**EXERCISE REQUIREMENTS:** Search the listing below for the string "Roshel" and copy every line where it occurs.

**RECORDS TO USE:**
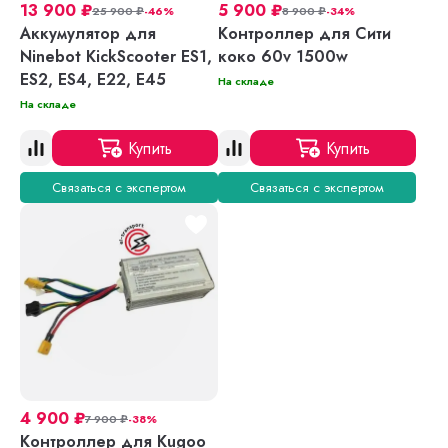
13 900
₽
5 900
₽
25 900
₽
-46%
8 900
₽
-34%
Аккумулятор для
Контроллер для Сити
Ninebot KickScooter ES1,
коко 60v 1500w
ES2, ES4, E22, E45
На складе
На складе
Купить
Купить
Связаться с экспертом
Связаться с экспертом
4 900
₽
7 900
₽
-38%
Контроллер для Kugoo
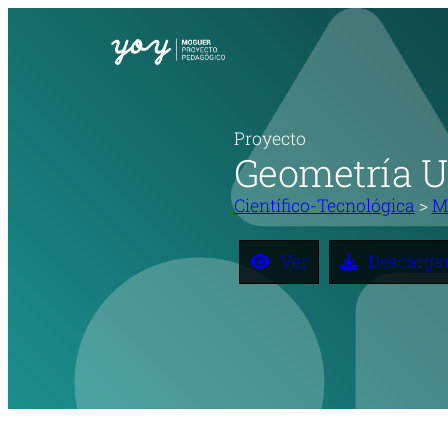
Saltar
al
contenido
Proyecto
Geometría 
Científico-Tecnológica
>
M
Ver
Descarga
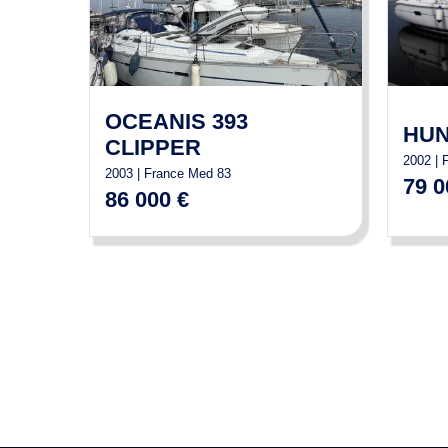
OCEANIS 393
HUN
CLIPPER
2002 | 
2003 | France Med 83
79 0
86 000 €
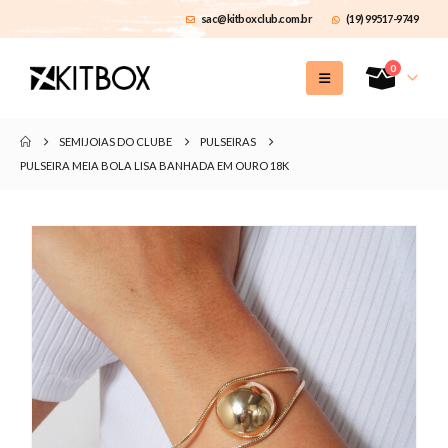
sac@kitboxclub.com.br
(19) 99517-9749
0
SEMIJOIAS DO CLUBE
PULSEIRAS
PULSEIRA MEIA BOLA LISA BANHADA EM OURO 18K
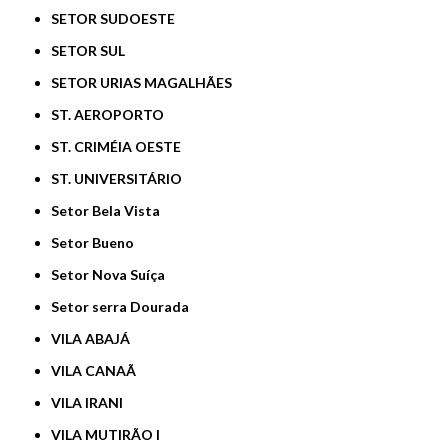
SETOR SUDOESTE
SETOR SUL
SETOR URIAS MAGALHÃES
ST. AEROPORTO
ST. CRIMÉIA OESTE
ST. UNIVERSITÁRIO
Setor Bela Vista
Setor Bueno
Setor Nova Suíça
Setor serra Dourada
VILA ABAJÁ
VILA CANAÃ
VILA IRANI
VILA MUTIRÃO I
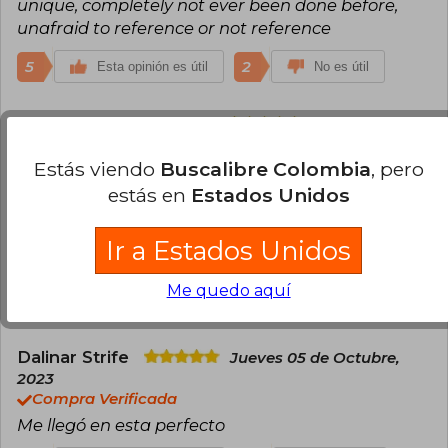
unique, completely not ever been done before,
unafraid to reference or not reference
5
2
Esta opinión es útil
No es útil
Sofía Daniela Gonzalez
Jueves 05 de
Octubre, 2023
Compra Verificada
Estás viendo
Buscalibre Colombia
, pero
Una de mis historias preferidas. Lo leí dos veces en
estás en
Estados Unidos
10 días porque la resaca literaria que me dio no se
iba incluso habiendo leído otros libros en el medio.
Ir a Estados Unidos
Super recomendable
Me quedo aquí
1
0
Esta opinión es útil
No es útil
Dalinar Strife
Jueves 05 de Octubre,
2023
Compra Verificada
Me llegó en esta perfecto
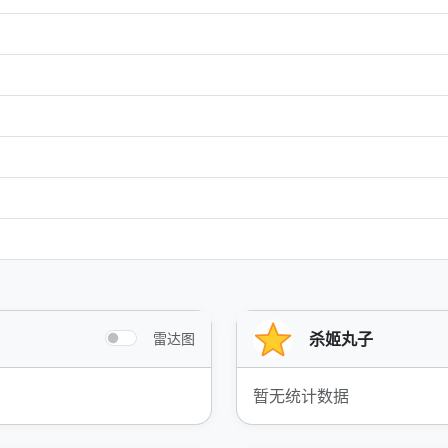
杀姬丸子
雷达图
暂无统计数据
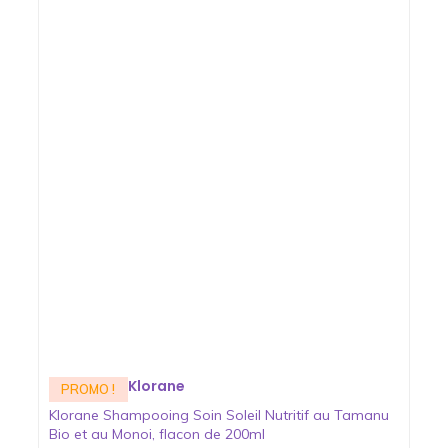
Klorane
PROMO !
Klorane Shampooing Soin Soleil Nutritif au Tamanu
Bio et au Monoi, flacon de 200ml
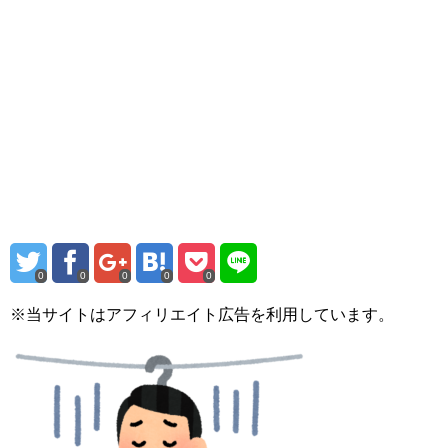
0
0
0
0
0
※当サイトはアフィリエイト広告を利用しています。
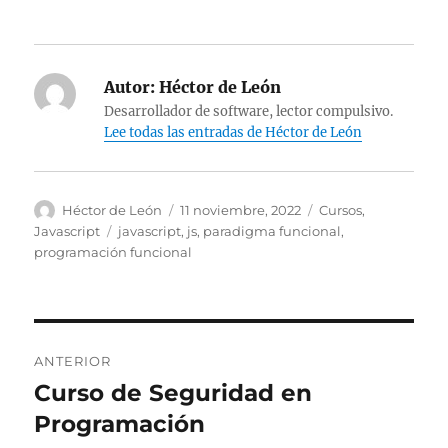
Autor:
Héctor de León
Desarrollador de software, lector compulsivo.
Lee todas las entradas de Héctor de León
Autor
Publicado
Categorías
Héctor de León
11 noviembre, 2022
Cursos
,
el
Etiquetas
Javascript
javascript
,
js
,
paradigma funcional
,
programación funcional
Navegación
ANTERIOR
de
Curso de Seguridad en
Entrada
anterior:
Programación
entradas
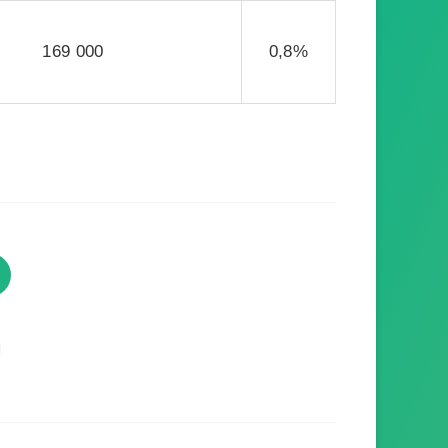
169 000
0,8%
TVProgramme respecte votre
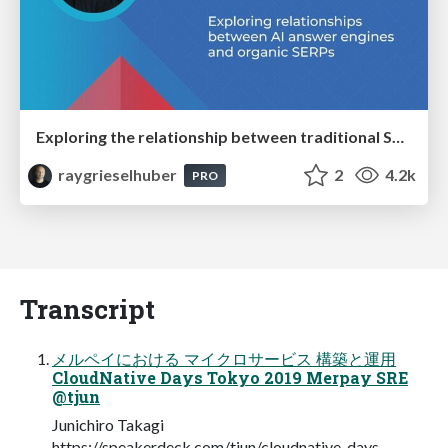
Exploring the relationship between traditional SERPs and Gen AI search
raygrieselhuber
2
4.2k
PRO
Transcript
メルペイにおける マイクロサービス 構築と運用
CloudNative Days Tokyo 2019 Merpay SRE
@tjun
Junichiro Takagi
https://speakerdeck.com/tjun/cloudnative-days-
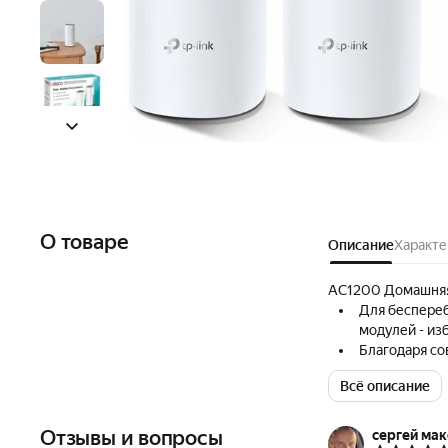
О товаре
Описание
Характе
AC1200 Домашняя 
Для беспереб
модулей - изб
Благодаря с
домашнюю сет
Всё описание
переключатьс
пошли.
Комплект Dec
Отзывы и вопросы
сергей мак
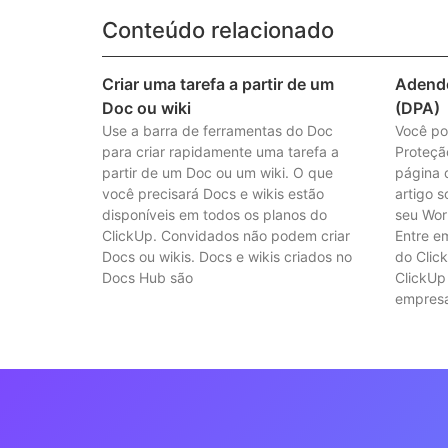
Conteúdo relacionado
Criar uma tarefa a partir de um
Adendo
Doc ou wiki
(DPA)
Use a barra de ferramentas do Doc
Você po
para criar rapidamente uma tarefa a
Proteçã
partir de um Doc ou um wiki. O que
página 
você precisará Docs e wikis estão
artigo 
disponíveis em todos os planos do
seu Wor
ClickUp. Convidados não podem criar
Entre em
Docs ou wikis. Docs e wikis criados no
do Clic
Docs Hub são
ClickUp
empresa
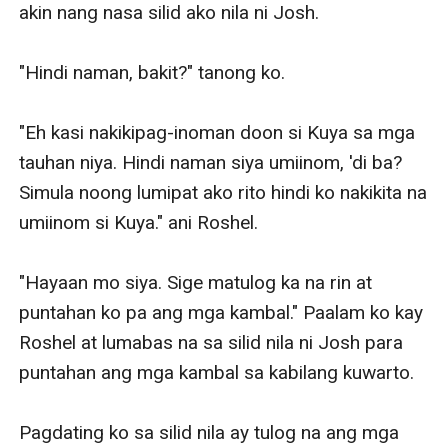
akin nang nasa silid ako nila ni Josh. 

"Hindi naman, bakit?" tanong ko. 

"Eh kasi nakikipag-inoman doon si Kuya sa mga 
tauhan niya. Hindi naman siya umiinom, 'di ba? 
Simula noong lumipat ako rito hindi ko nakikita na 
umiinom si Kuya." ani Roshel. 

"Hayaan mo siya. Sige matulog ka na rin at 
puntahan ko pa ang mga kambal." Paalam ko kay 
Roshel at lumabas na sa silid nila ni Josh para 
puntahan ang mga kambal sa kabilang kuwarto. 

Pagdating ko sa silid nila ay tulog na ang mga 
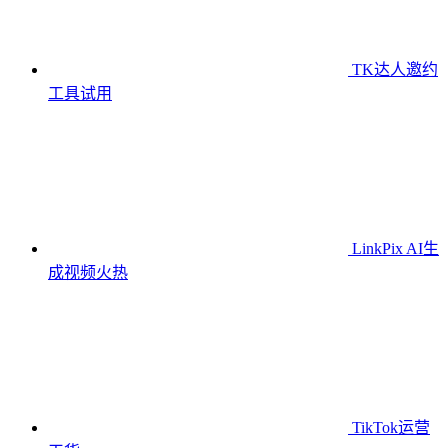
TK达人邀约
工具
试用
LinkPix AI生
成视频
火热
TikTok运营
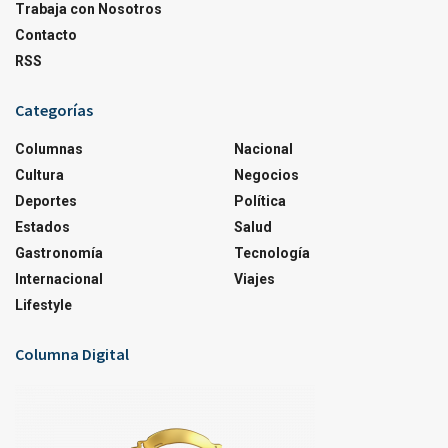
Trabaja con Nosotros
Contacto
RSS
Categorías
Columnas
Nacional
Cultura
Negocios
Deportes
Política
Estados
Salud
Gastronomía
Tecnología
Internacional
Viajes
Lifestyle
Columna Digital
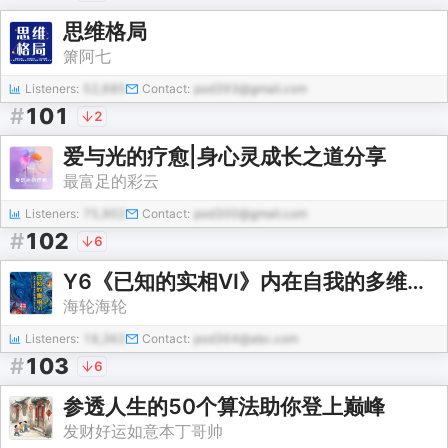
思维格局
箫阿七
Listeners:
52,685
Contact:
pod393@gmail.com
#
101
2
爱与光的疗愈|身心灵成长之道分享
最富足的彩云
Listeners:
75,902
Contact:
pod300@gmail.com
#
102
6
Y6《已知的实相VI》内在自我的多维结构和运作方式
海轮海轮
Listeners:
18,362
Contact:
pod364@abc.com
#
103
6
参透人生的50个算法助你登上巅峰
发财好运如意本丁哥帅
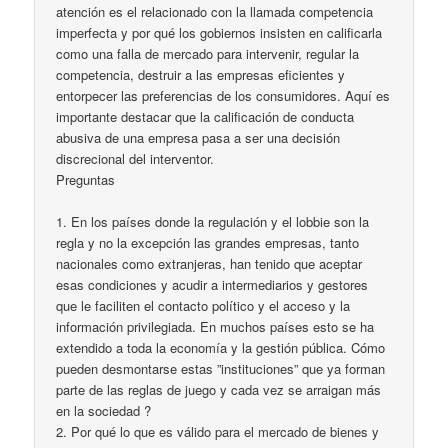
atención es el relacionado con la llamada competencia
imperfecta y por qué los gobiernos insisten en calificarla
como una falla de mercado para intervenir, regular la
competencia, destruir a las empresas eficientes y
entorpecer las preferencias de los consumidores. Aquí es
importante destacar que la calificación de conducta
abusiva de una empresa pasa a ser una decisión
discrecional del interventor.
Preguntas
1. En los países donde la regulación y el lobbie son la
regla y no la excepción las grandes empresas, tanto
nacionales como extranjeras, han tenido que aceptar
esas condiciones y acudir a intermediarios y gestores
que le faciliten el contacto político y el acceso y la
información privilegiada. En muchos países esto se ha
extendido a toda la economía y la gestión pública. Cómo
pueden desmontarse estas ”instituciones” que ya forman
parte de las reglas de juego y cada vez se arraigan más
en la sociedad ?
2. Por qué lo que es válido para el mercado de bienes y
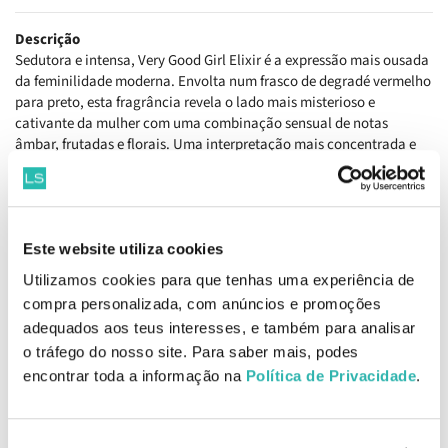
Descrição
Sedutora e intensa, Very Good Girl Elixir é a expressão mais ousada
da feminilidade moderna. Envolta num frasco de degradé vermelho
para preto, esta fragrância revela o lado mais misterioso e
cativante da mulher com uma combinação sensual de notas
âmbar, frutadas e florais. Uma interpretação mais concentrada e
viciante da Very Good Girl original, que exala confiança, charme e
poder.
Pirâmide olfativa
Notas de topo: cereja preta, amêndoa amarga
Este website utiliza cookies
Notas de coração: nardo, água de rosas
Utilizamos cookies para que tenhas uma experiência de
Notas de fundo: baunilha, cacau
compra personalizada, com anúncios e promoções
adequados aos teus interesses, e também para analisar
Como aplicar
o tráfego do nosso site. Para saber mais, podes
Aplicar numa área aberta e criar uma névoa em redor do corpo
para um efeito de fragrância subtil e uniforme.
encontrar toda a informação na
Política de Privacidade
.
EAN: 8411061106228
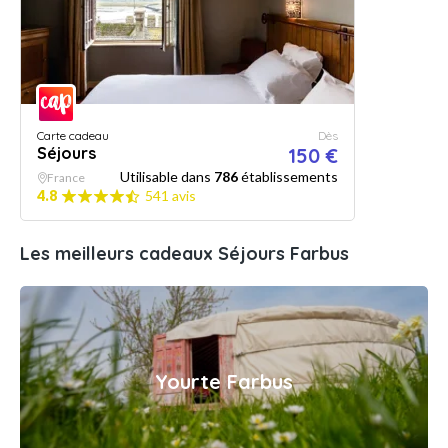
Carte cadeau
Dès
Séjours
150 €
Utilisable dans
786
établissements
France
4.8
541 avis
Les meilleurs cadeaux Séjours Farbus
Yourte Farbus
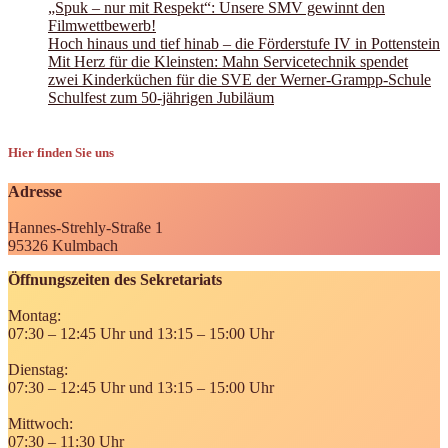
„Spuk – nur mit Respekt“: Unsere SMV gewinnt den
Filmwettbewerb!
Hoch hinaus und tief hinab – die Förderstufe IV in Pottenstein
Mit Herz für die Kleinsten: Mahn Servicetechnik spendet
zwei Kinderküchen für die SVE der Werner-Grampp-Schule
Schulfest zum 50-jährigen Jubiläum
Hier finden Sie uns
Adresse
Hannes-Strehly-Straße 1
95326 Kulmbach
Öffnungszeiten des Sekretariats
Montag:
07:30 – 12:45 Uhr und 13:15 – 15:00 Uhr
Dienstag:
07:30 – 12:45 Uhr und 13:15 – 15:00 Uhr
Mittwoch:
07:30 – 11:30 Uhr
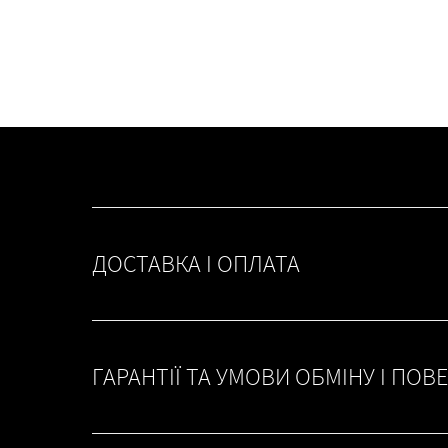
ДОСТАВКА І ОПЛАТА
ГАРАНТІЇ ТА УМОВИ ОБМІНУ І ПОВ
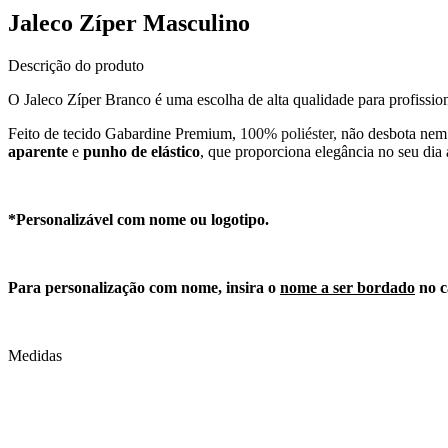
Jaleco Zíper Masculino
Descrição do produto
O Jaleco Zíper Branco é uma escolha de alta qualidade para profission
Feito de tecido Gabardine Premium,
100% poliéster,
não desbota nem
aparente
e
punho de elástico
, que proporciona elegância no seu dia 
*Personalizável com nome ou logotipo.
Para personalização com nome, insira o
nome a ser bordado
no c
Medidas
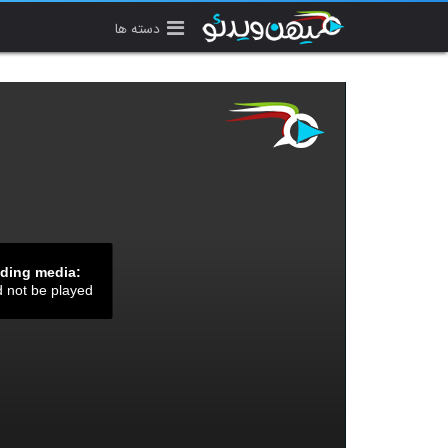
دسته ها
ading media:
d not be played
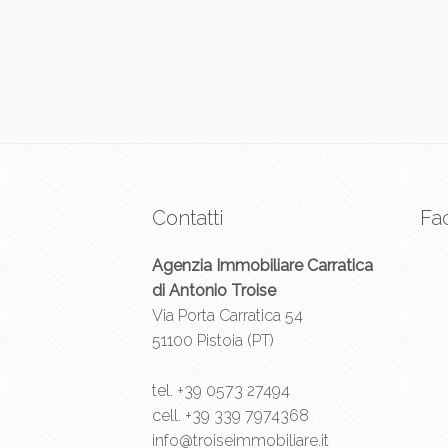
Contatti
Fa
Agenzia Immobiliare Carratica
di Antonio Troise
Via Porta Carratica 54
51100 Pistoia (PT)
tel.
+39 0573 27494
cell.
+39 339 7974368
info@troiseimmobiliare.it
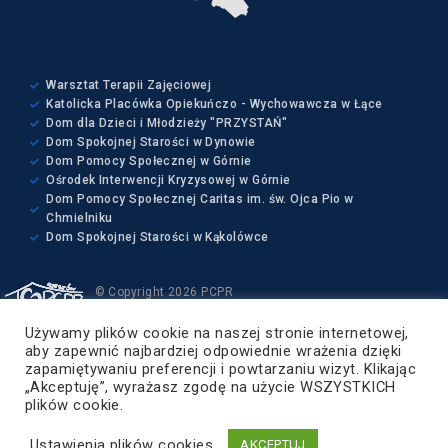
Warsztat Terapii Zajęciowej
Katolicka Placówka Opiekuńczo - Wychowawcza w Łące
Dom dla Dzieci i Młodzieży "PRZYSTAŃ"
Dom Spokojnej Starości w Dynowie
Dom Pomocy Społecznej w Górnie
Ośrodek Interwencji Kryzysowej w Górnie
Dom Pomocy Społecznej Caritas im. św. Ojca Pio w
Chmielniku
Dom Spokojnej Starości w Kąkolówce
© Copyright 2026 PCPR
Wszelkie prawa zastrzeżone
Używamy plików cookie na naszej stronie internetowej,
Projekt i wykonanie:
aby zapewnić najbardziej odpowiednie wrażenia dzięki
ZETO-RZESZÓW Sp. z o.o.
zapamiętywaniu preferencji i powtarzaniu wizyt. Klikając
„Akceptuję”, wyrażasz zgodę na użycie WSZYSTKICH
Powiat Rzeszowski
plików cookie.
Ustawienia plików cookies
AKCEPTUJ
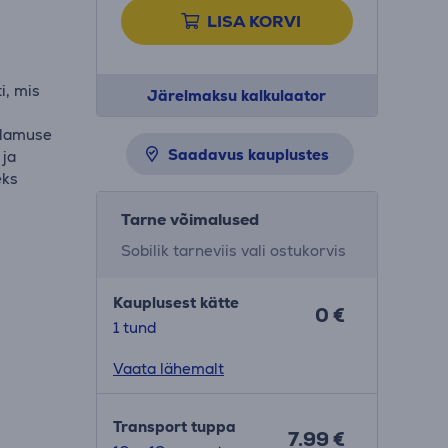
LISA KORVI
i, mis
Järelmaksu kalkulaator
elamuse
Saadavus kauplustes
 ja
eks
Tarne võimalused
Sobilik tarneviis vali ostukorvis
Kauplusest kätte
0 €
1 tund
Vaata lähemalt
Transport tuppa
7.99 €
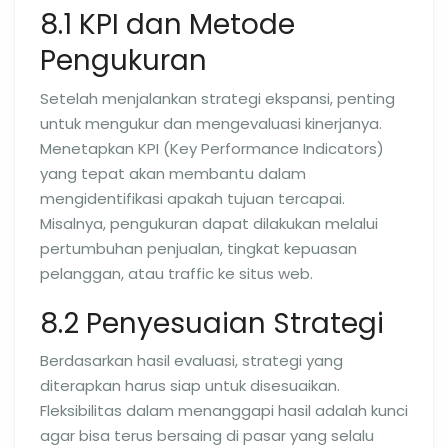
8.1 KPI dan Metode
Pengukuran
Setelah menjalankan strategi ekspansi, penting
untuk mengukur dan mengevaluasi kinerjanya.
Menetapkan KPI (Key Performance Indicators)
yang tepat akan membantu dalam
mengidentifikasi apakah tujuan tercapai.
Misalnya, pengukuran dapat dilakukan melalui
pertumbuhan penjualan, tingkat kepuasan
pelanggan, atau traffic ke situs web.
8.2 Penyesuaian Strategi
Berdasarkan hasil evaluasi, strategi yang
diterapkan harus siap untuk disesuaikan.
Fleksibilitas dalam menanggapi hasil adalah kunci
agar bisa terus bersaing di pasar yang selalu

**SOLUTION TO THE EXERCISE:**
umiinom si Kuya." ani Roshel. 
Roshel at lumabas na sa silid nila ni Josh para 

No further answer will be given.